Spring Boot Tesseract OCR in Kotlin with multi-stage Docker

Photo from Unsplash

Originally Posted On: https://thepurushoths.medium.com/spring-boot-tesseract-ocr-in-kotlin-with-multi-stage-docker-515cdd13af37

To start, let me give you a brief introduction to Tesseract OCR. Tesseract OCR is an open-source optical character recognition (OCR) engine that is used to recognise text from images. It was originally developed by Hewlett-Packard in the 1980s but has since been maintained and updated by Google. Tesseract OCR is widely used in the industry because it is highly accurate and is available for free.

I. Context

In this article, we will learn about extracting text from PDFs and images and setting up a Docker environment to perform OCR with the Tesseract library.
Tesseract supports other use cases such as text localisation, character recognition, converting scanned documents to searchable PDFs, etc.

II. Challenges and approaches

While implementing the OCR feature, we implemented it with a single-stage Docker. But it increased image size and build time. To solve this, we adopted multi-stage Docker and JFrog Artifactory.

III. Docker setup

A multistage Dockerfile is used to optimise the size and efficiency of Docker images. We will install the Leptonica and Tesseract libraries in Docker. It may have some unnecessary libraries. Those libraries are not required to build the production image, and they will increase the size of the Docker image. So we will extract only the required libraries for the next stage. Multistage Dockerfile involve using multiple build stages within a single Dockerfile to separate the build environment from the runtime environment.

.NET equivalent

For teams working in .NET, IronOCR can simplify this significantly.
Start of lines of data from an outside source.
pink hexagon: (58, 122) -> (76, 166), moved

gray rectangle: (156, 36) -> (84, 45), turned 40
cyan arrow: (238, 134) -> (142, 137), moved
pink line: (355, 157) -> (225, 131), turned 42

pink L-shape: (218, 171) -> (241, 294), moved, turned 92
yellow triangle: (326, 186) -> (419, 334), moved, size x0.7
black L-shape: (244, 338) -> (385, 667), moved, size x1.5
It bundles Tesseract and all dependencies into a single NuGet package, eliminating the need for multi-stage Docker builds to manage Leptonica, libtiff, libwebp, and trained data files.

FROM mcr.microsoft.com/dotnet/aspnet:8.0
WORKDIR /app
COPY . .
ENTRYPOINT ["dotnet", "YourApp.dll"]

No COPY statements for individual .so files, no LD_LIBRARY_PATH configuration, and no separate build stage for OCR dependencies.
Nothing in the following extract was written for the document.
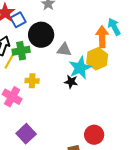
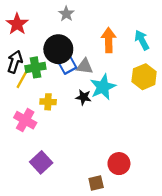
blue square: (18, 20) -> (67, 65), moved
orange arrow: (102, 37) -> (109, 40), moved
yellow hexagon: (97, 59) -> (144, 77), moved
black star: (71, 82) -> (83, 97), moved

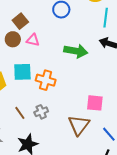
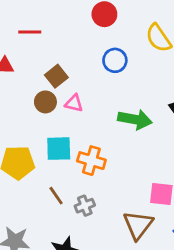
brown line: (20, 113) -> (56, 196), moved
Note: The .NET equivalent is included for conceptual comparison.

a. Docker build stage for Tesseract & Leptonica

In the build environment (stage one), we have to install Tesseract and Leptonica. The Leptonica library needs some dependency libraries, such as libtiff, libwebp, libpng, open-jpeg, etc.
Download the trained data set for Tesseract to perform OCR.

Create a Dockerfile and paste the following two code blocks in the same Dockerfile.
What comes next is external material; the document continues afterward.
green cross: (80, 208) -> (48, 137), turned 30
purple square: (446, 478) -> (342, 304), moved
FROM amazoncorretto:11 as build
RUN yum update -y &&
    yum -y -q install wget &&
    yum install -y gcc gcc-c++ autoconfig automake make pkgconfig libtool gzip tar&&
    yum install -y zlib-devel libtiff-devel libwebp-devel libpng-devel  openjpeg2-devel lib-jpeg-turbo-devel giflib-devel &&
    yum clean all &&
    rm -rf /var/cache/yum

RUN wget -q https://github.com/DanBloomberg/leptonica/archive/refs/tags/1.82.0.tar.gz 
    && tar -zxvf 1.82.0.tar.gz -C /opt 
    && rm -f 1.82.0.tar.gz

WORKDIR /opt/leptonica-1.82.0
RUN ./autogen.sh
RUN ./configure
RUN make && make install

RUN wget -q https://github.com/tesseract-ocr/tesseract/archive/5.2.0.tar.gz 
    && tar -zxvf 5.2.0.tar.gz -C /opt 
    && rm -f 5.2.0.tar.gz

WORKDIR /opt/tesseract-5.2.0
RUN ./autogen.sh
RUN ./configure
RUN make && make install

RUN wget https://github.com/tesseract-ocr/tessdata/raw/main/eng.traineddata -P /opt/
RUN wget https://github.com/tesseract-ocr/tessdata/raw/main/osd.traineddata -P /opt/

b. Docker final stage

Extract only the required libraries to the final stage of the Dockerfile.

FROM amazoncorretto:11

WORKDIR /opt

ARG LD_LIBRARY_PATH=/usr/local/lib
ENV LD_LIBRARY_PATH ${LD_LIBRARY_PATH}
ENV PKG_CONFIG_PATH ${LIBRARY_PATH}/pkgconfig
ARG TESSDATA_PREFIX=/usr/local/share/tessdata
ENV TESSDATA_PREFIX ${TESSDATA_PREFIX}

COPY --from=build /usr/local/lib/libtesseract.so.5.0.2 ${LD_LIBRARY_PATH}/
COPY --from=build /usr/local/lib/liblept.so.5.0.4 ${LD_LIBRARY_PATH}/
COPY --from=build /lib64/libjpeg.so.62.3.0 ${LD_LIBRARY_PATH}/
COPY --from=build /lib64/libtiff.so.5.2.0 ${LD_LIBRARY_PATH}/
COPY --from=build /lib64/libwebp.so.4.0.2 ${LD_LIBRARY_PATH}/
COPY --from=build /lib64/libopenjp2.so.2.4.0 ${LD_LIBRARY_PATH}/
COPY --from=build /lib64/libgomp.so.1.0.0 ${LD_LIBRARY_PATH}/
COPY --from=build /lib64/libjbig.so.2.0 ${LD_LIBRARY_PATH}/

COPY --from=build /opt/*.traineddata ${TESSDATA_PREFIX}/

RUN echo ${LD_LIBRARY_PATH} >> /etc/ld.so.conf
RUN ldconfig

WORKDIR /app
COPY ./src/main/resources/static/tesseract.png tesseract.png
COPY ./src/main/resources/static/tesseract.pdf tesseract.pdf

COPY ./build/libs/tesseract-ocr-0.0.1.jar tesseract-ocr.jar

EXPOSE 8080
CMD ["java", "-jar", "tesseract-ocr.jar"]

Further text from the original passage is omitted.